• **Record excerpts**:
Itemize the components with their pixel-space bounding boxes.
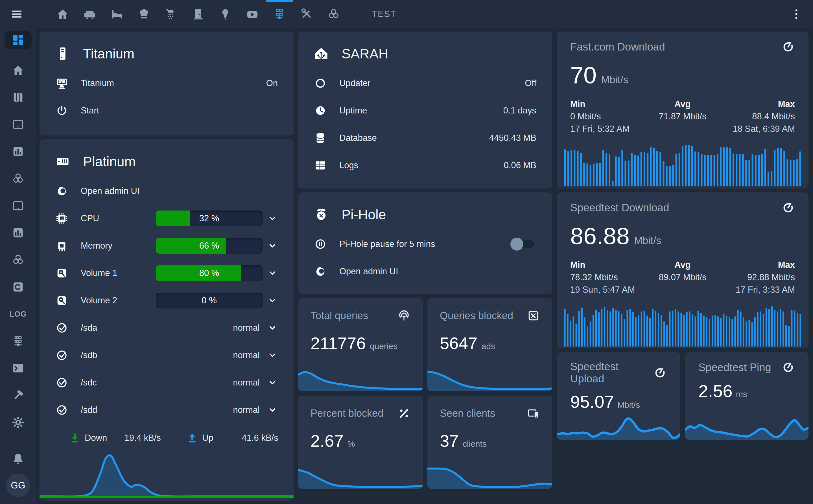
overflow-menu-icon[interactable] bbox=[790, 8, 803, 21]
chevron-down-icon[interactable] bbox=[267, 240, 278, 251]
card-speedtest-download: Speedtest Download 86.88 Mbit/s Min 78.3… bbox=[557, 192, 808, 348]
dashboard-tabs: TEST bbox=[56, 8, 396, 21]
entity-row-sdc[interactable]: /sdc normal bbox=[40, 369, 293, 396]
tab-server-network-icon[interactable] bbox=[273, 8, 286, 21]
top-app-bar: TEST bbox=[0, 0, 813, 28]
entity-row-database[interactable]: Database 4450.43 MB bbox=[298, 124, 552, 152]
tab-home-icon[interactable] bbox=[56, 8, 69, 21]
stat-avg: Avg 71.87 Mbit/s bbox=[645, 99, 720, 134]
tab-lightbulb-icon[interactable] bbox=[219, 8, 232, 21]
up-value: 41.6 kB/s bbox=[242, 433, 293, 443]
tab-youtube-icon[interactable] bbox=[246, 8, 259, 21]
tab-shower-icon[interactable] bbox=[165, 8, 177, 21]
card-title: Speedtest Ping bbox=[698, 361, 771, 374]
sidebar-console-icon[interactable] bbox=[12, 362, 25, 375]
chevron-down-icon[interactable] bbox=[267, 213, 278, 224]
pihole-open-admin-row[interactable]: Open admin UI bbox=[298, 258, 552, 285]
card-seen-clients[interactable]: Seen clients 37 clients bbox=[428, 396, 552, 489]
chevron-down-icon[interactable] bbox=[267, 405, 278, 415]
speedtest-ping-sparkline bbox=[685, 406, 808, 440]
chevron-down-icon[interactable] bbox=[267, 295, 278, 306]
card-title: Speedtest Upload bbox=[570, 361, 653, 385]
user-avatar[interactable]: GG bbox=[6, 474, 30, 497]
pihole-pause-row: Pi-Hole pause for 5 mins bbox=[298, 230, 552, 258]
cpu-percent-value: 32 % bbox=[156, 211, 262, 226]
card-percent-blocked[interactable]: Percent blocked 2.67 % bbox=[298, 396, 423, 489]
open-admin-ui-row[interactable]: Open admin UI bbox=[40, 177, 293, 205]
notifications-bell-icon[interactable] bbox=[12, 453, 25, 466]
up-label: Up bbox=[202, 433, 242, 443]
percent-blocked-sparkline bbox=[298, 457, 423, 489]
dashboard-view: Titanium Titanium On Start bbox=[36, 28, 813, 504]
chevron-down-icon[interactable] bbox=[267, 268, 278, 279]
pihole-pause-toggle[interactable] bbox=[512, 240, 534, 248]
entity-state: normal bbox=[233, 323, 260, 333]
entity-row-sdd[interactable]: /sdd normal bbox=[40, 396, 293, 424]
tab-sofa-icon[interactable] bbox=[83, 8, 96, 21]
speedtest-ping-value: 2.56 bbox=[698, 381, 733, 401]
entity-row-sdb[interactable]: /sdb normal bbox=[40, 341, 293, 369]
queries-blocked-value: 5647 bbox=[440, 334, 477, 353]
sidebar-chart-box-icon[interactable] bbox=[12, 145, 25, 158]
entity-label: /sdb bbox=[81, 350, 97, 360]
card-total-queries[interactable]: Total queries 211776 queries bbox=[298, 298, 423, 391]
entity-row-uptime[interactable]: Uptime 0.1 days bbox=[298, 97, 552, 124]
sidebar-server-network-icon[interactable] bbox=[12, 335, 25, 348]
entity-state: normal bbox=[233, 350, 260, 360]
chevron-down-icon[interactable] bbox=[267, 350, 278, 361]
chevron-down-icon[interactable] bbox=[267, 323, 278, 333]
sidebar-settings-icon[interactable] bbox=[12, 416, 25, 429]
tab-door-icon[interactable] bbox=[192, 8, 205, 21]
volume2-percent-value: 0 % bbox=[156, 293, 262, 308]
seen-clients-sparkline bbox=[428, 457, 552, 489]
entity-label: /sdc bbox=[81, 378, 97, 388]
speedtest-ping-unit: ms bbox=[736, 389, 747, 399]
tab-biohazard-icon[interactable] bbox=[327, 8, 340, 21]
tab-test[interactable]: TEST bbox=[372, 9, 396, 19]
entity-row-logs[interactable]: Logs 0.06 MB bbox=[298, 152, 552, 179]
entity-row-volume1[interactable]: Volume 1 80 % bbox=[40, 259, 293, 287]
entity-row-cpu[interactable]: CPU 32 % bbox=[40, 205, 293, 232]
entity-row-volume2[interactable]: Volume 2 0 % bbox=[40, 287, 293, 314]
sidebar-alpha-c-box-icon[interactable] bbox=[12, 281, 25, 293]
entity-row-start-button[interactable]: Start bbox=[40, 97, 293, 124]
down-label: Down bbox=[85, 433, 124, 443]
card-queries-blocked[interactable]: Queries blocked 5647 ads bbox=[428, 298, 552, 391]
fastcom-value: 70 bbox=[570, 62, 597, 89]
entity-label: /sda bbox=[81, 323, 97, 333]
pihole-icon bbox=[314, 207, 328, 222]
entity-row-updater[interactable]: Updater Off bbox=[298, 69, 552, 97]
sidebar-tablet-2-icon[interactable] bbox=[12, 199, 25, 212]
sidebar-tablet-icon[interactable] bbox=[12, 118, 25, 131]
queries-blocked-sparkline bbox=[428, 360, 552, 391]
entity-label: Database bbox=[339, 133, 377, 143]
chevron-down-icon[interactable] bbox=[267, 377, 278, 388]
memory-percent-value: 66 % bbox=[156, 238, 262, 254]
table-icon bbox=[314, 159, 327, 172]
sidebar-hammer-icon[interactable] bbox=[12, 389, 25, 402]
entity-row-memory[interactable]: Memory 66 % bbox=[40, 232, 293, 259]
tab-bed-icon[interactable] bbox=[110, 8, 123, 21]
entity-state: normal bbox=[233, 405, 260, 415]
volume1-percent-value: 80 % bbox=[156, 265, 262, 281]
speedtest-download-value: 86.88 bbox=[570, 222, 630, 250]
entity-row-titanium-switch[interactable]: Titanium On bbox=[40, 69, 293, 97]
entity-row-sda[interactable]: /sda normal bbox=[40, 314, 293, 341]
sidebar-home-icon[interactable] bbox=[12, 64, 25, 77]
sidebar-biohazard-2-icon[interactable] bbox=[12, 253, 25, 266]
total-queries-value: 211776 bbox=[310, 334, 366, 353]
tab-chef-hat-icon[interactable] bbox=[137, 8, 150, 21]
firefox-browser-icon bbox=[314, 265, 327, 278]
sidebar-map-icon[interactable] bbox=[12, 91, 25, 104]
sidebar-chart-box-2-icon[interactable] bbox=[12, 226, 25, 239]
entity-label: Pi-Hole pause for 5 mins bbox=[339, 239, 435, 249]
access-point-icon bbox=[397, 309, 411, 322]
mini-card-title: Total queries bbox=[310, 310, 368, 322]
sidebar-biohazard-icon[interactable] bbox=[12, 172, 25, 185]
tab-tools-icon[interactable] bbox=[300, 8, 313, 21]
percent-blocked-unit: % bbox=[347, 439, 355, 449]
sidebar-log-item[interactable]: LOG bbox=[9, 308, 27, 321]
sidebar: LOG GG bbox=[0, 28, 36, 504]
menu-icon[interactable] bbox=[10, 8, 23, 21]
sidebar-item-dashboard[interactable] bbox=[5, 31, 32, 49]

• **Work to complete**:
Type the entries again verbatim. Any pictures should be skipped.

• **Your response**:
Itemize the components with their pixel-space bounding boxes.
overflow-menu-icon[interactable] bbox=[790, 8, 803, 21]
chevron-down-icon[interactable] bbox=[267, 240, 278, 251]
card-speedtest-download: Speedtest Download 86.88 Mbit/s Min 78.3… bbox=[557, 192, 808, 348]
dashboard-tabs: TEST bbox=[56, 8, 396, 21]
entity-row-sdc[interactable]: /sdc normal bbox=[40, 369, 293, 396]
tab-server-network-icon[interactable] bbox=[273, 8, 286, 21]
top-app-bar: TEST bbox=[0, 0, 813, 28]
entity-row-database[interactable]: Database 4450.43 MB bbox=[298, 124, 552, 152]
tab-home-icon[interactable] bbox=[56, 8, 69, 21]
stat-avg: Avg 71.87 Mbit/s bbox=[645, 99, 720, 134]
tab-lightbulb-icon[interactable] bbox=[219, 8, 232, 21]
up-value: 41.6 kB/s bbox=[242, 433, 293, 443]
tab-youtube-icon[interactable] bbox=[246, 8, 259, 21]
tab-shower-icon[interactable] bbox=[165, 8, 177, 21]
card-title: Speedtest Ping bbox=[698, 361, 771, 374]
sidebar-console-icon[interactable] bbox=[12, 362, 25, 375]
chevron-down-icon[interactable] bbox=[267, 213, 278, 224]
pihole-open-admin-row[interactable]: Open admin UI bbox=[298, 258, 552, 285]
card-seen-clients[interactable]: Seen clients 37 clients bbox=[428, 396, 552, 489]
chevron-down-icon[interactable] bbox=[267, 405, 278, 415]
speedtest-ping-sparkline bbox=[685, 406, 808, 440]
chevron-down-icon[interactable] bbox=[267, 295, 278, 306]
card-title: Speedtest Upload bbox=[570, 361, 653, 385]
user-avatar[interactable]: GG bbox=[6, 474, 30, 497]
pihole-pause-row: Pi-Hole pause for 5 mins bbox=[298, 230, 552, 258]
cpu-percent-value: 32 % bbox=[156, 211, 262, 226]
card-percent-blocked[interactable]: Percent blocked 2.67 % bbox=[298, 396, 423, 489]
open-admin-ui-row[interactable]: Open admin UI bbox=[40, 177, 293, 205]
notifications-bell-icon[interactable] bbox=[12, 453, 25, 466]
up-label: Up bbox=[202, 433, 242, 443]
percent-blocked-sparkline bbox=[298, 457, 423, 489]
dashboard-view: Titanium Titanium On Start bbox=[36, 28, 813, 504]
chevron-down-icon[interactable] bbox=[267, 268, 278, 279]
pihole-pause-toggle[interactable] bbox=[512, 240, 534, 248]
entity-state: normal bbox=[233, 323, 260, 333]
entity-row-sdd[interactable]: /sdd normal bbox=[40, 396, 293, 424]
tab-sofa-icon[interactable] bbox=[83, 8, 96, 21]
speedtest-ping-value: 2.56 bbox=[698, 381, 733, 401]
entity-row-sdb[interactable]: /sdb normal bbox=[40, 341, 293, 369]
queries-blocked-value: 5647 bbox=[440, 334, 477, 353]
sidebar-chart-box-icon[interactable] bbox=[12, 145, 25, 158]
entity-label: /sdb bbox=[81, 350, 97, 360]
card-total-queries[interactable]: Total queries 211776 queries bbox=[298, 298, 423, 391]
entity-row-uptime[interactable]: Uptime 0.1 days bbox=[298, 97, 552, 124]
sidebar-server-network-icon[interactable] bbox=[12, 335, 25, 348]
entity-state: normal bbox=[233, 350, 260, 360]
chevron-down-icon[interactable] bbox=[267, 350, 278, 361]
chevron-down-icon[interactable] bbox=[267, 323, 278, 333]
sidebar-settings-icon[interactable] bbox=[12, 416, 25, 429]
tab-door-icon[interactable] bbox=[192, 8, 205, 21]
volume2-percent-value: 0 % bbox=[156, 293, 262, 308]
seen-clients-sparkline bbox=[428, 457, 552, 489]
entity-label: /sdc bbox=[81, 378, 97, 388]
speedtest-ping-unit: ms bbox=[736, 389, 747, 399]
tab-biohazard-icon[interactable] bbox=[327, 8, 340, 21]
tab-test[interactable]: TEST bbox=[372, 9, 396, 19]
entity-row-logs[interactable]: Logs 0.06 MB bbox=[298, 152, 552, 179]
entity-row-volume1[interactable]: Volume 1 80 % bbox=[40, 259, 293, 287]
entity-row-cpu[interactable]: CPU 32 % bbox=[40, 205, 293, 232]
entity-row-volume2[interactable]: Volume 2 0 % bbox=[40, 287, 293, 314]
sidebar-alpha-c-box-icon[interactable] bbox=[12, 281, 25, 293]
entity-row-start-button[interactable]: Start bbox=[40, 97, 293, 124]
down-label: Down bbox=[85, 433, 124, 443]
card-queries-blocked[interactable]: Queries blocked 5647 ads bbox=[428, 298, 552, 391]
fastcom-value: 70 bbox=[570, 62, 597, 89]
entity-label: /sda bbox=[81, 323, 97, 333]
pihole-icon bbox=[314, 207, 328, 222]
entity-row-updater[interactable]: Updater Off bbox=[298, 69, 552, 97]
sidebar-tablet-2-icon[interactable] bbox=[12, 199, 25, 212]
sidebar-tablet-icon[interactable] bbox=[12, 118, 25, 131]
queries-blocked-sparkline bbox=[428, 360, 552, 391]
entity-label: Database bbox=[339, 133, 377, 143]
chevron-down-icon[interactable] bbox=[267, 377, 278, 388]
memory-percent-value: 66 % bbox=[156, 238, 262, 254]
table-icon bbox=[314, 159, 327, 172]
sidebar-hammer-icon[interactable] bbox=[12, 389, 25, 402]
entity-row-memory[interactable]: Memory 66 % bbox=[40, 232, 293, 259]
tab-bed-icon[interactable] bbox=[110, 8, 123, 21]
entity-state: normal bbox=[233, 405, 260, 415]
volume1-percent-value: 80 % bbox=[156, 265, 262, 281]
speedtest-download-value: 86.88 bbox=[570, 222, 630, 250]
entity-row-titanium-switch[interactable]: Titanium On bbox=[40, 69, 293, 97]
entity-row-sda[interactable]: /sda normal bbox=[40, 314, 293, 341]
sidebar-home-icon[interactable] bbox=[12, 64, 25, 77]
sidebar-biohazard-2-icon[interactable] bbox=[12, 253, 25, 266]
total-queries-value: 211776 bbox=[310, 334, 366, 353]
tab-chef-hat-icon[interactable] bbox=[137, 8, 150, 21]
firefox-browser-icon bbox=[314, 265, 327, 278]
sidebar-map-icon[interactable] bbox=[12, 91, 25, 104]
sidebar-chart-box-2-icon[interactable] bbox=[12, 226, 25, 239]
entity-label: Pi-Hole pause for 5 mins bbox=[339, 239, 435, 249]
access-point-icon bbox=[397, 309, 411, 322]
mini-card-title: Total queries bbox=[310, 310, 368, 322]
sidebar-biohazard-icon[interactable] bbox=[12, 172, 25, 185]
tab-tools-icon[interactable] bbox=[300, 8, 313, 21]
percent-blocked-unit: % bbox=[347, 439, 355, 449]
sidebar-log-item[interactable]: LOG bbox=[9, 308, 27, 321]
sidebar: LOG GG bbox=[0, 28, 36, 504]
menu-icon[interactable] bbox=[10, 8, 23, 21]
sidebar-item-dashboard[interactable] bbox=[5, 31, 32, 49]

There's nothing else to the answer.